:: THE RECORDS ::
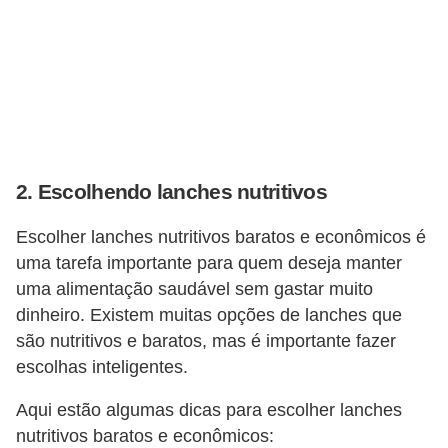
r
e
c
o
m
p
2. Escolhendo lanches nutritivos
e
n
Escolher lanches nutritivos baratos e econômicos é
s
uma tarefa importante para quem deseja manter
a
uma alimentação saudável sem gastar muito
dinheiro. Existem muitas opções de lanches que
são nutritivos e baratos, mas é importante fazer
escolhas inteligentes.
Aqui estão algumas dicas para escolher lanches
nutritivos baratos e econômicos:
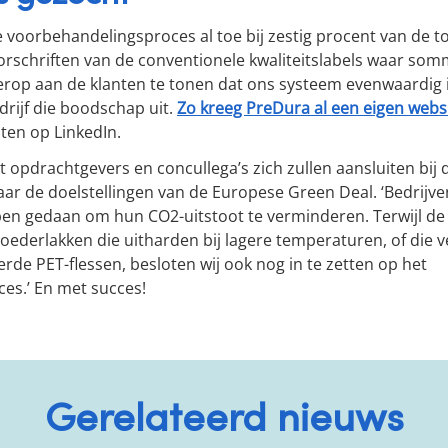
 voorbehandelingsproces al toe bij zestig procent van de to
oorschriften van de conventionele kwaliteitslabels waar so
erop aan de klanten te tonen dat ons systeem evenwaardig is
drijf die boodschap uit.
Zo kreeg PreDura al een eigen webs
aten op LinkedIn.
 opdrachtgevers en concullega’s zich zullen aansluiten bij 
 naar de doelstellingen van de Europese Green Deal. ‘Bedrijv
en gedaan om hun CO2-uitstoot te verminderen. Terwijl de
ederlakken die uitharden bij lagere temperaturen, of die 
rde PET-flessen, besloten wij ook nog in te zetten op het
es.’ En met succes!
Gerelateerd nieuws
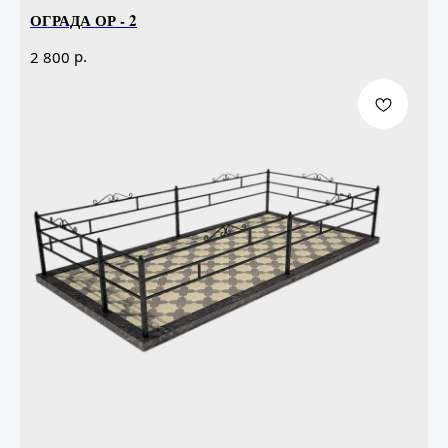
ОГРАДА ОР - 2
р.
2 800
:::
— WORK REQUEST —
With the pictures omitted, repeat the full set of records above exactly.

— EXERCISE SOLUTION —
r
e
c
o
m
p
2. Escolhendo lanches nutritivos
e
n
Escolher lanches nutritivos baratos e econômicos é
s
uma tarefa importante para quem deseja manter
a
uma alimentação saudável sem gastar muito
dinheiro. Existem muitas opções de lanches que
são nutritivos e baratos, mas é importante fazer
escolhas inteligentes.
Aqui estão algumas dicas para escolher lanches
nutritivos baratos e econômicos:
 voorbehandelingsproces al toe bij zestig procent van de to
oorschriften van de conventionele kwaliteitslabels waar so
erop aan de klanten te tonen dat ons systeem evenwaardig is
drijf die boodschap uit.
Zo kreeg PreDura al een eigen webs
aten op LinkedIn.
 opdrachtgevers en concullega’s zich zullen aansluiten bij 
 naar de doelstellingen van de Europese Green Deal. ‘Bedrijv
en gedaan om hun CO2-uitstoot te verminderen. Terwijl de
ederlakken die uitharden bij lagere temperaturen, of die 
rde PET-flessen, besloten wij ook nog in te zetten op het
es.’ En met succes!
Gerelateerd nieuws
ОГРАДА ОР - 2
р.
2 800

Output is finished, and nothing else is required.